Showing posts with label Ellen McDowell. Show all posts
Showing posts with label Ellen McDowell. Show all posts

Monday, January 20, 2014

Mary




Written on verso: Mary
Printed on verso: I.H. Bonsall, Photographer, Arkansas City, Kan.
This small photo is partially wrapped in purple crêpe paper. The back flap has something written on it that I cannot quite decipher.

I.H. Bonsall had been an apprentice to Matthew Brady, visually documenting the US Civil War. Bonsall was active in Arkansas City, Kansas in the 1870s.

As for Mary, the little girl with the determined stance, I really don't know who she is. Ellen Snyder McDowell, the keeper of this album, did have a little sister named Mary Snyder who would've fit the age of this girl. But I am unable to explain why Ellen's sister would be in Kansas when the rest of the family was in Casey, Illinois.

Saturday, January 4, 2014

Ellen Snyder

Printed: Wm. Echelberry, Casey, Ill.

The young woman on the left is my great-grandmother, Ellen Snyder, the compiler of this album. This looks like it was taken before she married Ben McDowell in 1879.
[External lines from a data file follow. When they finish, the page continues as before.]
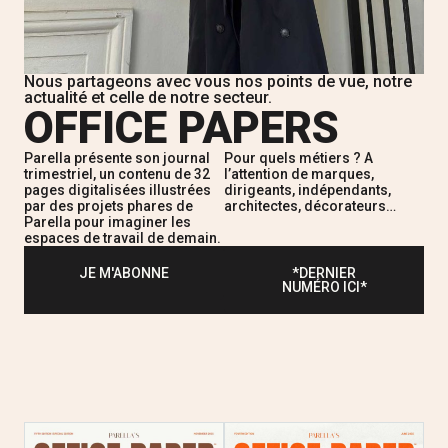
Nous partageons avec vous nos points de vue, notre
actualité et celle de notre secteur.​
OFFICE PAPERS
Parella présente son journal
Pour quels métiers ? A
trimestriel, un contenu de 32
l’attention de marques,
pages digitalisées illustrées
dirigeants, indépendants,
par des projets phares de
architectes, décorateurs…
Parella pour imaginer les
espaces de travail de demain.
JE M'ABONNE
*DERNIER
NUMÉRO ICI*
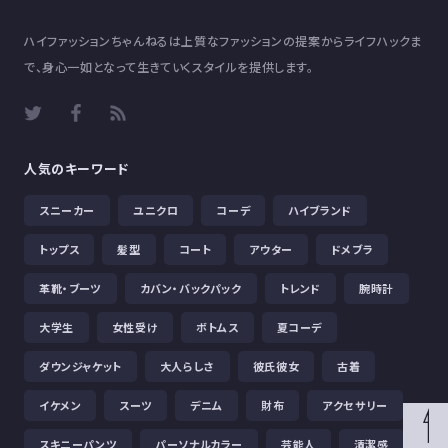
ハイファッションちゃんねるは上質なファッションの提案からライフハックま
で、身心一如となって生きていくスタイルを提供します。
人気のキーワード
スニーカー
ユニクロ
コーデ
ハイブランド
トップス
髪型
コート
アウター
ドメブラ
革靴・ブーツ
カバン・バックパック
トレンド
腕時計
大学生
女性受け
ボトムス
夏コーデ
ダウンジャケット
大人らしさ
彼氏彼女
古着
イケメン
スーツ
デニム
財布
アクセサリー
スキニーパンツ
パーソナルカラー
芸能人
清潔感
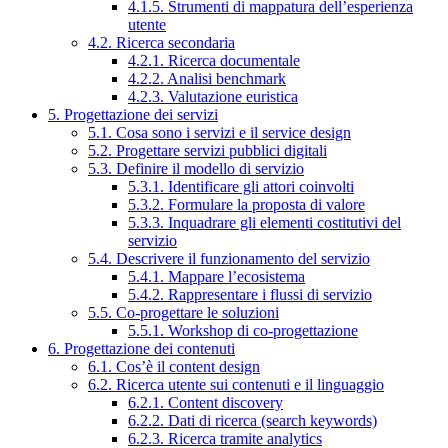
4.1.5. Strumenti di mappatura dell’esperienza
utente
4.2. Ricerca secondaria
4.2.1. Ricerca documentale
4.2.2. Analisi benchmark
4.2.3. Valutazione euristica
5. Progettazione dei servizi
5.1. Cosa sono i servizi e il service design
5.2. Progettare servizi pubblici digitali
5.3. Definire il modello di servizio
5.3.1. Identificare gli attori coinvolti
5.3.2. Formulare la proposta di valore
5.3.3. Inquadrare gli elementi costitutivi del
servizio
5.4. Descrivere il funzionamento del servizio
5.4.1. Mappare l’ecosistema
5.4.2. Rappresentare i flussi di servizio
5.5. Co-progettare le soluzioni
5.5.1. Workshop di co-progettazione
6. Progettazione dei contenuti
6.1. Cos’è il content design
6.2. Ricerca utente sui contenuti e il linguaggio
6.2.1. Content discovery
6.2.2. Dati di ricerca (search keywords)
6.2.3. Ricerca tramite analytics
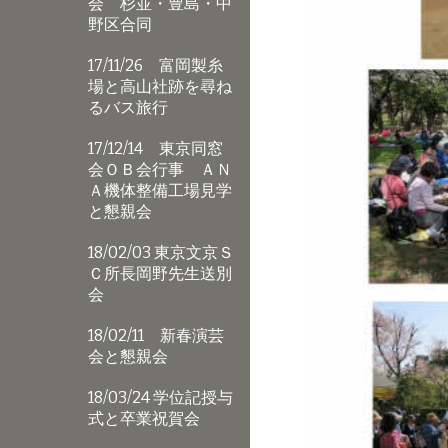
会 杉並・豊島・中
野区合同
17/11/26 富岡製糸
場と高山社跡を尋ね
るバス旅行
17/12/14 東京同窓
会ＯＢ会行事 ＡＮ
Ａ機体整備工場見学
と懇親会
18/02/03 東京文京Ｓ
Ｃ所長岡野先生送別
会
18/02/11 新春演芸
会と懇親会
18/03/24 学位記授与
式と卒業祝賀会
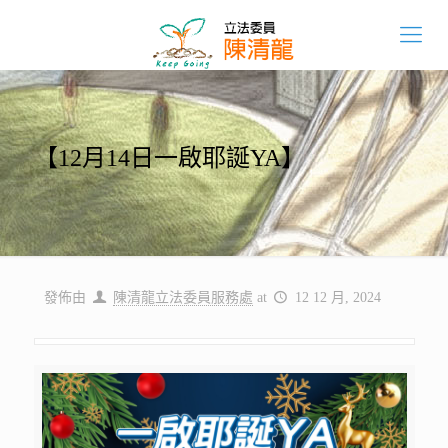
【12月14日一啟耶誕YA】
發佈由
陳清龍立法委員服務處
at
12 12 月, 2024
Saturday, December 28, 2013

The McDowell Family Album



The McDowell Family Album is something of a mystery. This family has never been real big on recording their history. In fact, during the 20th century family members were unable to name their grandparents for official documents like death certificates.

To illustrate this point, my Mom's cousin gave me this album when we visited him in Centralia, Washington over 30 years ago. "Here kid," he said, "Take it. I'm not into this gynecology crap."

Though the photos are mostly unmarked, they are interesting portraits of a colorful family who were part of the history of Colorado in the era of the silver boom in the 1880s-1890s. And obviously, they didn't look back.

The album was curated by my great grandmother, Ellen McDowell. She was born Ellen Snyder in Casey, Illinois, Apr. 17, 1862. She married Benjamin F. McDowell in 1879 and the young family moved to Ouray, Colorado in the 1880s. Ben deserted the family in 1896 and Ellen supported her four sons and two daughters by running a laundry-- by hand-- for the silver prospectors. She followed her sons to Centralia, Washington in the 1920s, where she died Feb. 15, 1949.